The indemnification of enrollees of the services of a non-participating provider may be subject to deductibles, copayments and/or coinsurance approved by the superintendent.

(f)

Nothing in this subdivision shall be construed to limit an organizations ability to manage the care of enrollees or the types of health services covered, to conduct utilization review of quality assurance activities.

(g)

The commissioner may prohibit an organization determined to have an inadequate network of participating providers from permitting new elections pursuant to this subdivision as of the date of notification of such determination by the commissioner. Notification of such action shall be given by the organization to each enrollee.

(h)

An organization providing comprehensive health services under one or more assumed names shall be deemed to be offering its plan through a line of business corresponding to each such assumed name.

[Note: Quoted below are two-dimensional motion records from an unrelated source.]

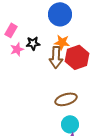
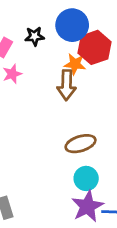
black star: (33, 43) -> (35, 36), moved
red hexagon: (77, 57) -> (94, 47), moved

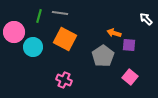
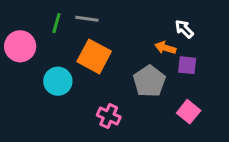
white arrow: (146, 19) -> (184, 29), moved
cyan circle: (33, 47) -> (58, 81), moved
pink cross: (64, 80) -> (109, 116), moved

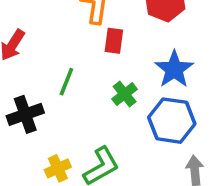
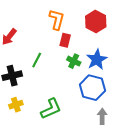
green cross: (125, 94) -> (74, 61), moved, turned -32
yellow cross: (58, 168) -> (16, 105), moved

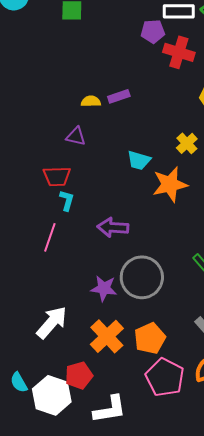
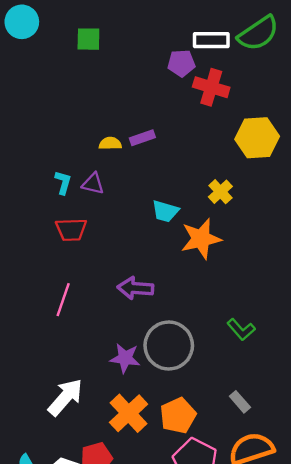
cyan L-shape: (67, 200) -> (63, 183), moved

An organization may, pursuant to the provisions of this subdivision, permit enrollees of one or more lines of business to elect to receive services from providers not participating in such line or lines of business provided, however, that with respect to each line of business such elections shall be permitted only to the extent authorized pursuant to paragraphs (b) and (c) of this subdivision.

(i)

Nothing herein shall be deemed to prohibit a health maintenance organization from offering services in connection with a company appropriately licensed pursuant to the insurance law.

3.

(a) No contract issued pursuant to this section shall provide that services of a participating hospital will be covered as out-of-network services solely on the basis that the health care provider admitting or rendering services to the enrollee is not a participating provider.

(b)

No contract issued pursuant to this section shall provide that services of a participating health care provider will be covered as out-of-network services solely on the basis that the services are rendered in a non-participating hospital.

(c)

For purposes of this subdivision, a "health care provider" is a health care professional licensed, registered or certified pursuant to title eight of the education law or a health care professional comparably licensed, registered or certified by another state.

4.

Nothing in this section shall be construed to require a health maintenance organization in its provision of a comprehensive health services plan to meet the requirements of an insurer under the insurance law.

5.

If an enrollee requires nursing facility placement and is a resident of a continuing care retirement community authorized under article forty-six of this chapter, the enrollees primary care practitioner must refer the enrollee to that communitys nursing facility if medically appropriate; if the facility agrees to be reimbursed at the health maintenance organizations contract rate negotiated with similar providers for similar services and supplies, or negotiates a mutually agreed upon rate; and if the facility meets the health maintenance organizations guidelines and standards for the delivery of medical services.